By the end of vacation you’ll be max-relaxed. The easy book will help you miss vacation even more. Even if you didn’t get through your whole list, you’ll be ready for this one. If you time it right, you won’t even finish it. Instead, you’ll spend the next week trying to squeeze in a page here and a paragraph there, the last vestige of vacation, and it’ll serve as a perfect off-ramp back to real life, and sobriety (which your liver will thank you for).

That’s it. That’s how you pick a vacation booklist and sequence it for maximum enjoyment.

Find a time-killer and time-liver on your shelf, pull some less extreme books to pair with them, and pack your suitcase with the time-liver in the easiest access spot you’ve got left.

Vacations are for vacating regular life.
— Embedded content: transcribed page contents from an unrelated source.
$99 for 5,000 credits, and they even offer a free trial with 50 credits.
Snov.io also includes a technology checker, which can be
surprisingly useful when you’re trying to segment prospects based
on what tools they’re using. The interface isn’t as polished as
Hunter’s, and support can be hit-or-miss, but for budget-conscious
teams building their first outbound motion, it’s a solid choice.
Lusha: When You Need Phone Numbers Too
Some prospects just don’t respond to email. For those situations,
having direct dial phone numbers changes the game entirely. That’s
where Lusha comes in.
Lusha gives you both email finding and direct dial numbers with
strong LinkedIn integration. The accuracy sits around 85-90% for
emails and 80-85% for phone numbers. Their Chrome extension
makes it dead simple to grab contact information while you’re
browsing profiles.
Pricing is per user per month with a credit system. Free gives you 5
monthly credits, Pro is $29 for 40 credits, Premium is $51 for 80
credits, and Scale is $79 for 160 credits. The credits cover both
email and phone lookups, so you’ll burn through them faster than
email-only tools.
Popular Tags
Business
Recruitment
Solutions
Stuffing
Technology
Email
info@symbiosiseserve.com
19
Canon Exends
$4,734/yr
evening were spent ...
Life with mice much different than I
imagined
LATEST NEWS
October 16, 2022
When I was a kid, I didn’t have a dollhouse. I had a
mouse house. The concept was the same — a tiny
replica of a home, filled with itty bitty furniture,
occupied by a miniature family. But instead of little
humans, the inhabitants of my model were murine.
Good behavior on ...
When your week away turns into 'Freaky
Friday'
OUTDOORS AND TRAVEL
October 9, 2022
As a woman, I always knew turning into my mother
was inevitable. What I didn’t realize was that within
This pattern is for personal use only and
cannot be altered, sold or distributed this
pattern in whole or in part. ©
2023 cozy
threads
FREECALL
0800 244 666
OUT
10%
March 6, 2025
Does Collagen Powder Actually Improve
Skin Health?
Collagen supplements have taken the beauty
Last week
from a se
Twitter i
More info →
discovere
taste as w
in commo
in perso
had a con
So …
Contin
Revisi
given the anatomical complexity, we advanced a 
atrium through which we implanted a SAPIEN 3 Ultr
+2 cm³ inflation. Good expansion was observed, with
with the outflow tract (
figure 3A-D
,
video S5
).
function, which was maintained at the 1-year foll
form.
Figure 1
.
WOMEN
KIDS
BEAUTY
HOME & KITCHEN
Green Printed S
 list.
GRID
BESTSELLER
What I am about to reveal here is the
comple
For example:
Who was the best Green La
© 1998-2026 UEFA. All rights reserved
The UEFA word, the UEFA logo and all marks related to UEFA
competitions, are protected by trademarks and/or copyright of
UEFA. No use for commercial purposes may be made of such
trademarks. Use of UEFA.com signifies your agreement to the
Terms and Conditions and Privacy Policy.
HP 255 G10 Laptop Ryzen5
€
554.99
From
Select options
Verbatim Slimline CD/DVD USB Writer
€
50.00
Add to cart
I don’t know if I’d appreciate reading time as much if it wasn’t scarce. I do intend to make more time for it, as usual, after this trip, but we’ll see what sticks. Books are such special ways to kill time and find feelings inside of ourselves we don’t often have the space or attention to access. This is why you need a stack of books. This is why you need an order. This is why you have to do this in preparation pack mode, to get the most out of whatever precious time you have, away from the regular time.

If you know that feeling too, I’m happy to share this with you.

Oh, and a reminder to not forget your bathing suit if this is a bathing suit type of a trip.

Ps. Success looks like this (photo credit: loving wife who understands my madness):

P.p.s. That’s your one other hint for what books came with each of us. Go ahead and guess. I’m very amused by this.